# Rare 1890's lyndhurst bicycle info and parts needed



## mike cates (Feb 15, 2015)

I have a LYNDHURST bicycle fitted with the triple forks and clamp-on handlebars(no goose neck). I need smooth barrel 32 hole hubs (rear hub with fixed 9 or 10 tooth block chain sprocket), seat and pedals as shown.
Has anyone else seen one of these bikes or does someone have one?
BEST TO EMAIL OR CALL ME AS I AM NOT ON THE CABE OFTEN AND I CAN SEND YOU DETAILED CLOSE UP PHOTOS OF THE ACTUAL BIKE.
*Mike Cates
(760) 473-6201
cates0321@hotmail.com*


----------



## cyclingday (Feb 16, 2015)

That fork crown/handlebar clamp arrangement is really unusual.
Be sure and post some pictures of the actual bike when you get a chance.
I'd love to see some close ups of how it all looks in reality.
Cool bike!


----------



## mike cates (Feb 16, 2015)

Here are some pictures of my bike. Note how the actual bicycle handlebars mount differing from the catalog picture posted. I'm sure improvements/changes happened often especially on this hand-made bicycle.
Let me know if you have correct 32 hole front and rear barrel hubs (rear with fixed 9 tooth block chain sprocket), racing pedals and racing seat as shown in posted catalog.
Mike Cates
(760) 473-6201
cates0321@hotmail.com

Click on attachments below as all 10 photos didn't post for some reason and you can see this different way of handlebar attachment on these unique front forks.

View attachment 197075View attachment 197076View attachment 197077View attachment 197078
View attachment 197079View attachment 197080View attachment 197081


----------



## rustyspoke66 (Feb 16, 2015)

Great bike!!!!


----------



## corbettclassics (Feb 17, 2015)

Looks like you need these Mike >

What I have is matching pair - 32 hole - barrel type and they both run perfectly true!
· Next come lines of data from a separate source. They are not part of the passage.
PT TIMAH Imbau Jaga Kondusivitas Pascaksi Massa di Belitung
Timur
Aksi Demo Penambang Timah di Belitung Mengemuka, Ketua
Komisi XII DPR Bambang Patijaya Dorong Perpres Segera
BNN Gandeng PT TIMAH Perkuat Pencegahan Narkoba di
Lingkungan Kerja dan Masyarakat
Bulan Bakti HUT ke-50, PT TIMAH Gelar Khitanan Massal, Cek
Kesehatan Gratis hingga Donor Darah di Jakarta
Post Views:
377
I haven't cleaned up the front hub yet.













I'll PM you at home …

Bill


----------



## Lux Low (Feb 18, 2015)

I Have  a Sterling that has similar Construction and crank, although it did not come with a badge but came from a knowledgeable collector. You may want to Note Sterling and Build like a watch to your research as i will be Now Investigating Lynd.Hurst


----------



## rustjunkie (Feb 18, 2015)

Can we see a shot under the fork plz, Mike?


----------



## corbettclassics (Feb 22, 2015)

Mike brought the bike over to my house and I put a set of wheels on it for him.
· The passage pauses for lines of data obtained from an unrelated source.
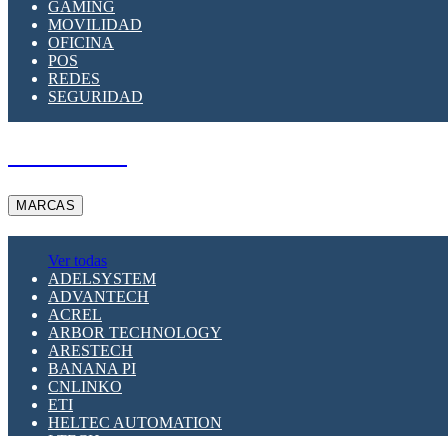
GAMING
MOVILIDAD
OFICINA
POS
REDES
SEGURIDAD
A PEDIDO
MARCAS
Ver todas
ADELSYSTEM
ADVANTECH
ACREL
ARBOR TECHNOLOGY
ARESTECH
BANANA PI
CNLINKO
ETI
HELTEC AUTOMATION
LTECH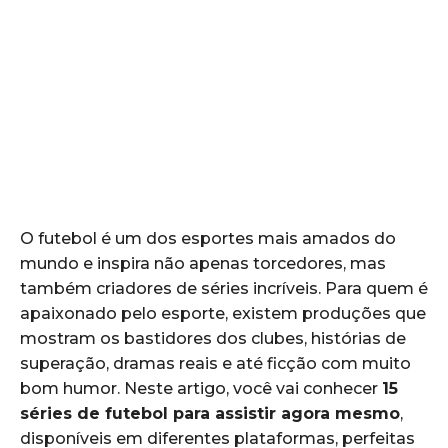
O futebol é um dos esportes mais amados do
mundo e inspira não apenas torcedores, mas
também criadores de séries incríveis. Para quem é
apaixonado pelo esporte, existem produções que
mostram os bastidores dos clubes, histórias de
superação, dramas reais e até ficção com muito
bom humor. Neste artigo, você vai conhecer
15
séries de futebol para assistir agora mesmo
,
disponíveis em diferentes plataformas, perfeitas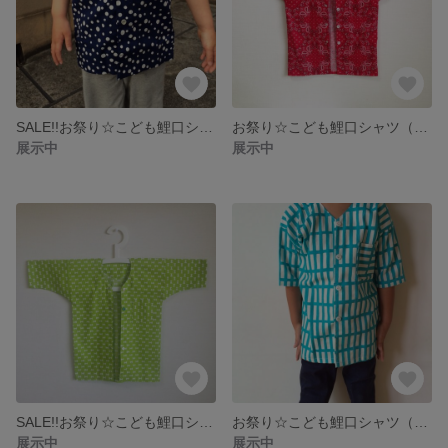
SALE!!お祭り☆こども鯉口シャツ（ゆき/こん）
お祭り☆こども鯉口シャツ（バンダナ/あか）
展示中
展示中
SALE!!お祭り☆こども鯉口シャツ（りぼん/きみどり）
お祭り☆こども鯉口シャツ（ブロック/みずいろ）
展示中
展示中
Here's what the bike looks like with wheels and sort of mocked up. Awesome!!

corbettclassics


----------



## hoofhearted (Feb 22, 2015)

*So Beautiful .......  !!!*

........  patric









===================
===================


----------



## mike cates (Feb 22, 2015)

Per rustjunkie's request, here's a shot from under the fork as requested. Click on photo for enlarged view.


----------



## mike cates (Feb 24, 2015)

Here is a business card of Harry Park Trick Cyclist of the Henry Sears Co. showing them as "sole agents for the LYNDHURST". Was there a connection between Harry Park and LYNDHURST? Does anyone have more information on the Henry Sears Co.?


----------



## Wheeled Relics (Feb 24, 2015)

Mike got your msg, in a bad reception spot. 

From what I understand Henry Sears started his company in Chicago around the end of the Civil War. In 1883 it became Henry Sears and Son.

Here is another literary reference connecting Harry Park to the Henry Sears Co. 

https://archive.org/stream/bearings71893cycl#page/n379/mode/1up

"Bearings" Magazine 1893


----------



## mike cates (Feb 26, 2015)

Here is an ad from a 1896 Cosmopolitan magazine for The LYNDHURST. If anyone else has seen literature on LYNDHURST bicycles or pictures of bicycle racers aboard a LYNDHURST please post to this thread. Thanks, Mike Cates


----------